Torino has traditionally been represented by the colour claret, although in the first few weeks of its existence played in the yellow-and-black striped jersey of F.B.C. Torinese.[11] There are two theories that explain the choice of colour: one, is that Alfred Dick was a supporter of Geneva club Servette, which also wore claret. The other is that it was adopted from the Brigata di Savoia (The Brigade of Savoy), that liberated Turin from the French exactly 200 years before the formation of the club and adopted a bloody handkerchief in honor of a messenger killed carrying the news of the victory.[12] In Italian, the club is commonly referred to as I Granata in reference to the colour of the shirt.

The away colours usually consist of a white shirt with claret trimmings, claret shorts (sometimes also white) and white socks with claret cuffs. A commonly recurring away shirt has been white top with a diagonal claret band: in tribute to Argentine club River Plate, that has historically held close ties with Torino since the time of the Superga tragedy.[13] The shirt was debuted on January 6 1953 against AC Milan, which ended 1–1.[14]

During the 2007-08 season, Torino presented a third uniform that consisted of a shirt with orange and black vertical stripes. This was in reference to the historical progenitors of Torino: (L'Internazionale Torino and Football Club Torinese). It only appeared once throughout the entire season on 23 December 2007, in an away game played against Napoli ending 1–1.

Stadium

On January 13, 1907, Torino played its first official match after the formation of the club at the Velodrome Humbert I (in Italian "Stadio Velodrome Umberto"), then moving to Campo di Piazza d'Armi. At the time there were numerous fields at the ground and on January 23, 1907 the club began using the "Lato Ferrovia", from February 26, 1911 the "Lato Crocetta", and towards the end of 1913 the actual stadium: "Stradale Stupinigi". With the outbreak of the First World War, it was used for military purposes.
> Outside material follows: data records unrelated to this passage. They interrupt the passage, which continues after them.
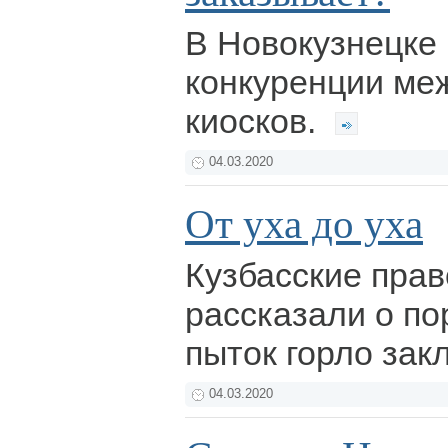
В Новокузнецке
конкуренции ме
киосков.
04.03.2020
От уха до уха
Кузбасские пра
рассказали о п
пыток горло за
04.03.2020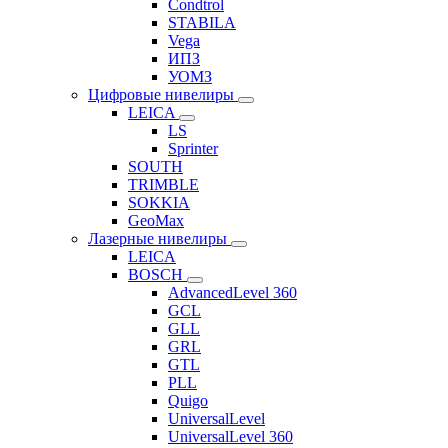
Condtrol
STABILA
Vega
ИПЗ
УОМЗ
Цифровые нивелиры
LEICA
LS
Sprinter
SOUTH
TRIMBLE
SOKKIA
GeoMax
Лазерные нивелиры
LEICA
BOSCH
AdvancedLevel 360
GCL
GLL
GRL
GTL
PLL
Quigo
UniversalLevel
UniversalLevel 360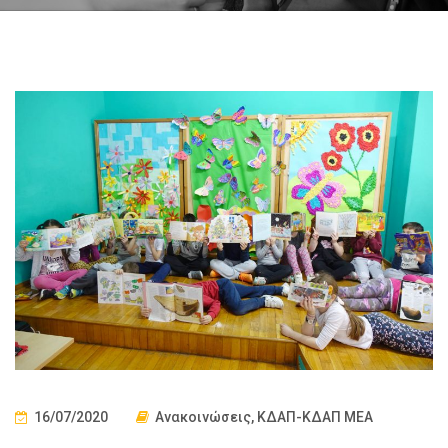
16/07/2020
Ανακοινώσεις
,
ΚΔΑΠ-ΚΔΑΠ ΜΕΑ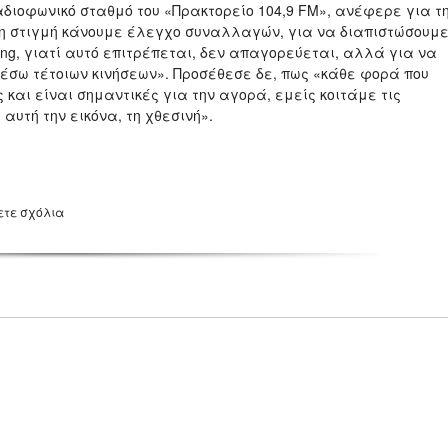
ραδιοφωνικό σταθμό του «Πρακτορείο 104,9 FM», ανέφερε για τ
 τη στιγμή κάνουμε έλεγχο συναλλαγών, για να διαπιστώσουμ
ling, γιατί αυτό επιτρέπεται, δεν απαγορεύεται, αλλά για να
έσω τέτοιων κινήσεων». Προσέθεσε δε, πως «κάθε φορά που
 και είναι σημαντικές για την αγορά, εμείς κοιτάμε τις
υτή την εικόνα, τη χθεσινή».
ετε σχόλια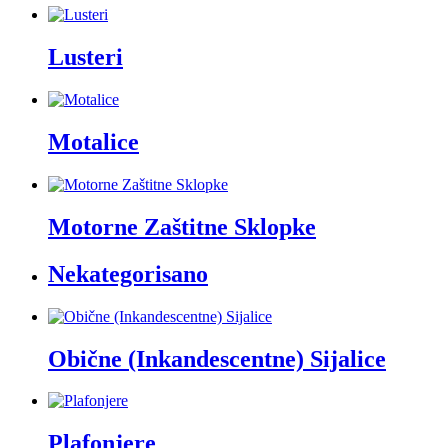
Lusteri
Motalice
Motorne Zaštitne Sklopke
Nekategorisano
Obične (Inkandescentne) Sijalice
Plafonjere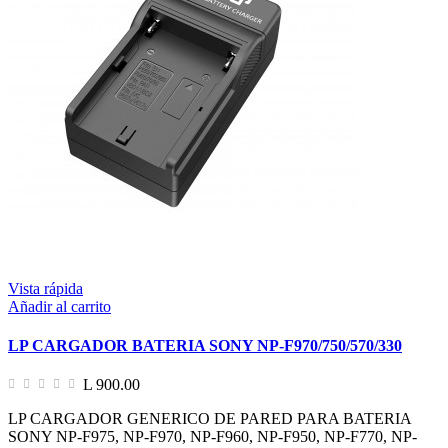
Vista rápida
Añadir al carrito
LP CARGADOR BATERIA SONY NP-F970/750/570/330
L 900.00
LP CARGADOR GENERICO DE PARED PARA BATERIA
SONY NP-F975, NP-F970, NP-F960, NP-F950, NP-F770, NP-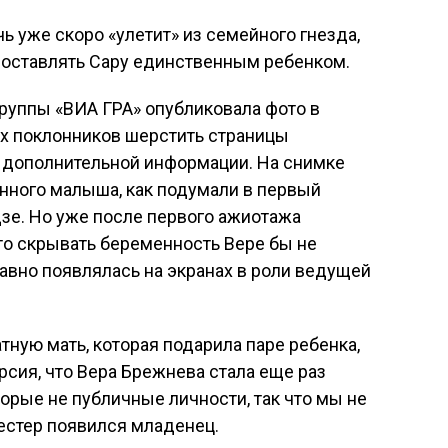
ь уже скоро «улетит» из семейного гнезда,
бы оставлять Сару единственным ребенком.
группы «ВИА ГРА» опубликовала фото в
ех поклонников шерстить страницы
то дополнительной информации. На снимке
ного малыша, как подумали в первый
зе. Но уже после первого ажиотажа
то скрывать беременность Вере бы не
равно появлялась на экранах в роли ведущей
ную мать, которая подарила паре ребенка,
рсия, что Вера Брежнева стала еще раз
оторые не публичные личности, так что мы не
сестер появился младенец.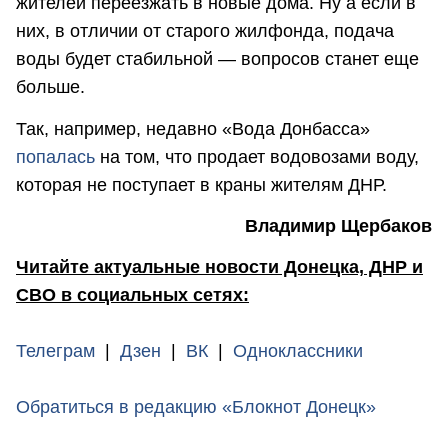
жителей переезжать в новые дома. Ну а если в
них, в отличии от старого жилфонда, подача
воды будет стабильной — вопросов станет еще
больше.
Так, например, недавно «Вода Донбасса»
попалась
на том, что продает водовозами воду,
которая не поступает в краны жителям ДНР.
Владимир Щербаков
Читайте актуальные новости Донецка, ДНР и
СВО в социальных сетях:
Телеграм
|
Дзен
|
ВК
|
Одноклассники
Обратиться в редакцию «Блокнот Донецк»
During the 1925-26 season Torino played at Motovelodromo Corso Casale (currently restored and dedicated to Fausto Coppi, it hosts American Football meetings), while awaiting a move to the Stadio Filadelfia.

Located near the former Stradale Stupinigi, the Filadelfia is the stadium inextricably linked to the deeds of the Grande Torino: opened October 17, 1926 against Fortitude Rome, Torino continuously hosted games at the stadium until 11 May 1958. As of 2013, there have been talks of reconstructing the ground into a modern stadium to be used by the club.[15]

During the 1958-59 season Torino briefly played at the Stadio Vittorio Pozzo, commonly known as the "Communale". At the time, it was capable of holding 65,000 people. However, after the club's first relegation to Serie B, it returned to the Filadelfia for the 1959-60 Serie B season, and the next, in Serie A. Torino returned to the Comunale during 1963-64 season, it lasted until May 27, 1990 and was the site of Torino's last champion (1976). The final match at the stadium was held during the 1989-90 Serie B season (Torino Messina 3-0). It was abandoned in favour of the Stadio delle Alpi, a stadium purposely built for the 1990 FIFA World Cup.

Torino played at the Stadio delle Alpi from 1990 to 2006. Despite being criticised for its poor visibility and being too cold, the stadium still sold out on rare occasions (the last during was during the 2005-06 play-offs, when Torino won promotion to Serie A).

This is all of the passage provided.